Less than a week after Congressman Chris Van Hollen introduced the Healthy Climate and Family Security Act (H.R. 5721), Maryland’s most influential newspaper, the Baltimore Sun, published a strong editorial endorsing the bill.
The editorial’s opening makes the clear, convincing case that average Americans will benefit from cutting carbon pollution under the cap and dividend approach:
How would you like to receive a quarterly check from the federal government? Most taxpayers would surely be happy with such an arrangement. But here’s the really good part: What if by accepting that check you were also helping your country reduce a form of air pollution that is a threat to human health and responsible for climate change while simultaneously developing a rational, sustainable energy policy?
The Sun goes on to acknowledge that opposition is likely — but perhaps precisely because the cap and dividend approach is the “ultimate consumer-friendly” policy that “doesn’t serve the agenda of any deep-pocketed special interest groups”:
Big energy companies and their allies are likely to oppose the legislation if only because it would reduce demand for their products.

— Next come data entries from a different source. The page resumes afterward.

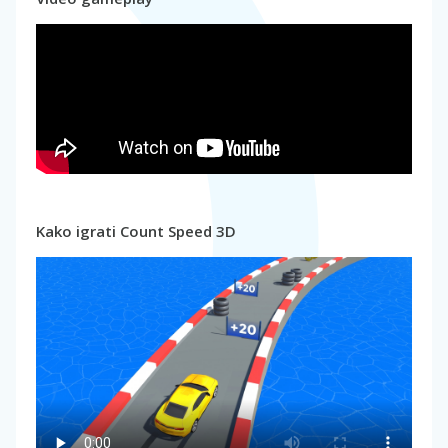
Kako igrati Count Speed 3D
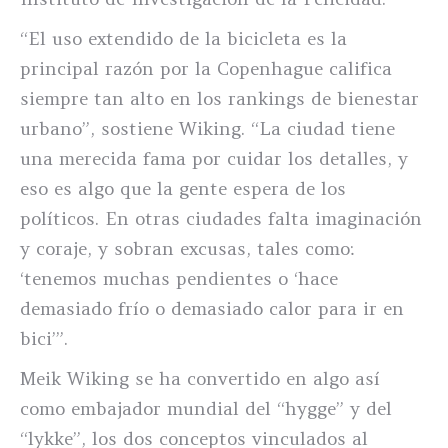
“El uso extendido de la bicicleta es la
principal razón por la Copenhague califica
siempre tan alto en los rankings de bienestar
urbano”, sostiene Wiking. “La ciudad tiene
una merecida fama por cuidar los detalles, y
eso es algo que la gente espera de los
políticos. En otras ciudades falta imaginación
y coraje, y sobran excusas, tales como:
‘tenemos muchas pendientes o ‘hace
demasiado frío o demasiado calor para ir en
bici’”.
Meik Wiking se ha convertido en algo así
como embajador mundial del “hygge” y del
“lykke”, los dos conceptos vinculados al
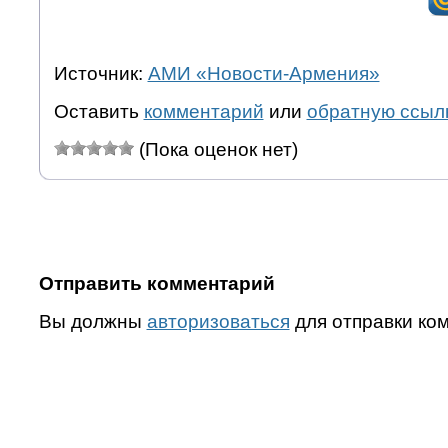
Источник:
АМИ «Новости-Армения»
Оставить
комментарий
или
обратную ссыл
(Пока оценок нет)
Отправить комментарий
Вы должны
авторизоваться
для отправки ко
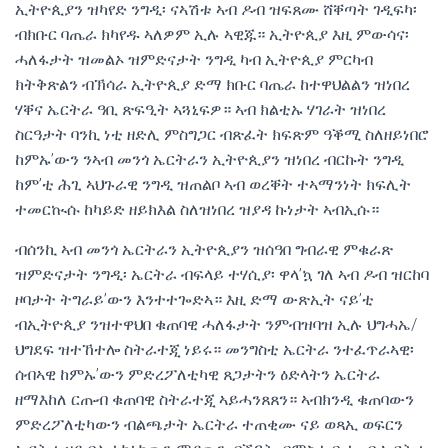
ኢትዮጲያን ዝካየድ ንግዲ፡ ናኣሽቱ ኣብ ዶብ ዝፍጸሙ ሸቐጣት ገዲፍካ፡
ብክቡር ባጤራ ክካየዱ ኣለዎም ኢሉ ኣዊጁ። ኢትዮጲያ እዚ ምውሳና፡
ሓለፋታት ዝመልኦ ዝምድናታት ንግዲ ካብ ኢትዮጲያ ምርካብ
ክትቅጽልን ብኽሳራ ኢትዮጲያ ድማ ክቡር ባጤራ ከተዋህልልን ዝነበረ
ሃቐና ኤርትራ ዓቢ ጽፍዒት ኣጓኒፍዎ። ኣብ ክልቲኡ ሃገራት ዝነበረ
ስርዓታት ባንኪ ነቲ ዘድሊ ምስግጋር ብጽፈት ክፍጽም ዓቕሚ ስለዘይነበሮ
ከምኡ’ውን ንኣብ መንጎ ኤርትራን ኢትዮጲያን ዝነበረ ብርኩት ንግዲ
ከም’ቲ ሕጊ ኣህጉራዊ ንግዲ ዝጠልቦ ኣብ ወረቐት ተኣማንነት ክፍሊት
ተመርኲሱ ከካይድ ዘይክእል ስለዝነበረ ዝያዳ ኩነታት ኣብኢሱ።
ብሰንኪ ኣብ መንጎ ኤርትራን ኢትዮጲያን ዝሰዓበ ግብራዊ ምቁራጽ
ዝምድናታት ንግዲ፡ ኤርትራ ብፍላይ ተሃሲያ፡ ዋላ’ኳ ገለ ኣብ ዶብ ዝርከባ
ዞባታት ትግራይ’ውን እንተተጐድኣ። እዚ ድማ ውጽኢት ናይ’ቲ
ብኢትዮጲያ ንዝተዋህበ ቁጠባዊ ሓለፋታት ንምብዝባዝ ኢሉ ህግሓኤ/
ህግደፍ ዝተኸተሎ ስትራተጂ ነይሩ። መንግስቲ ኤርትራ ንተፈጥራኣዊ፡
ሰብኣዊ ከምኡ’ውን ምድረፖለቲካዊ ጸጋታትን ዕድላትን ኤርትራ
ዘማእከለ ርጡብ ቁጠባዊ ስትራተጂ ኣይሓንጸጸን። ኣብክንዲ ቁጠባውን
ምድረፖለቲካውን ብልጫታት ኤርትራ ተጠቂሙ ናይ ወጻኢ ወፍርን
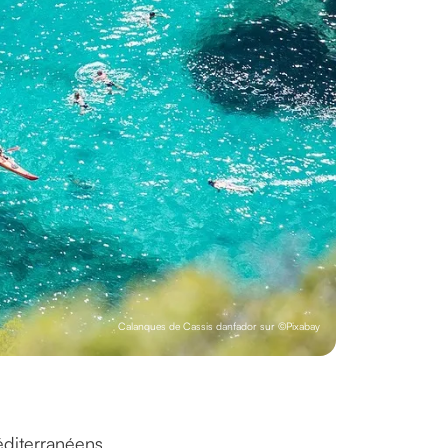
Calanques de Cassis danfador sur ©Pixabay
méditerranéens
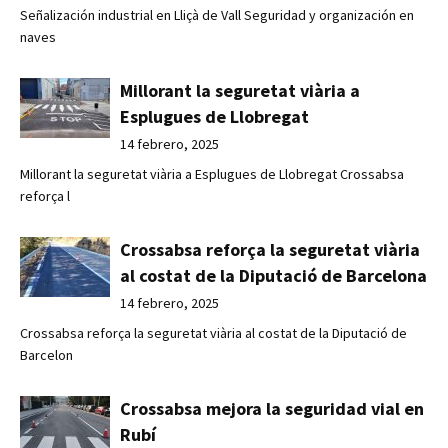
Señalización industrial en Lliçà de Vall Seguridad y organización en
naves
Millorant la seguretat viària a
Esplugues de Llobregat
14 febrero, 2025
Millorant la seguretat viària a Esplugues de Llobregat Crossabsa
reforça l
Crossabsa reforça la seguretat viària
al costat de la Diputació de Barcelona
14 febrero, 2025
Crossabsa reforça la seguretat viària al costat de la Diputació de
Barcelon
Crossabsa mejora la seguridad vial en
Rubí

But they ought not be the ones setting energy policy for this country or dooming the nation to a future of flooded coastal areas and weather disasters due to global warming or shortened lives from heart disease, cancer and other maladies that come from having to breathe in filthy air.
In our estimation, the common-sense simplicity of the bill is a cornerstone strength. It gets the job done for the climate and for U.S. families. It’s the type of approach that has real potential to garner broad-based popular support.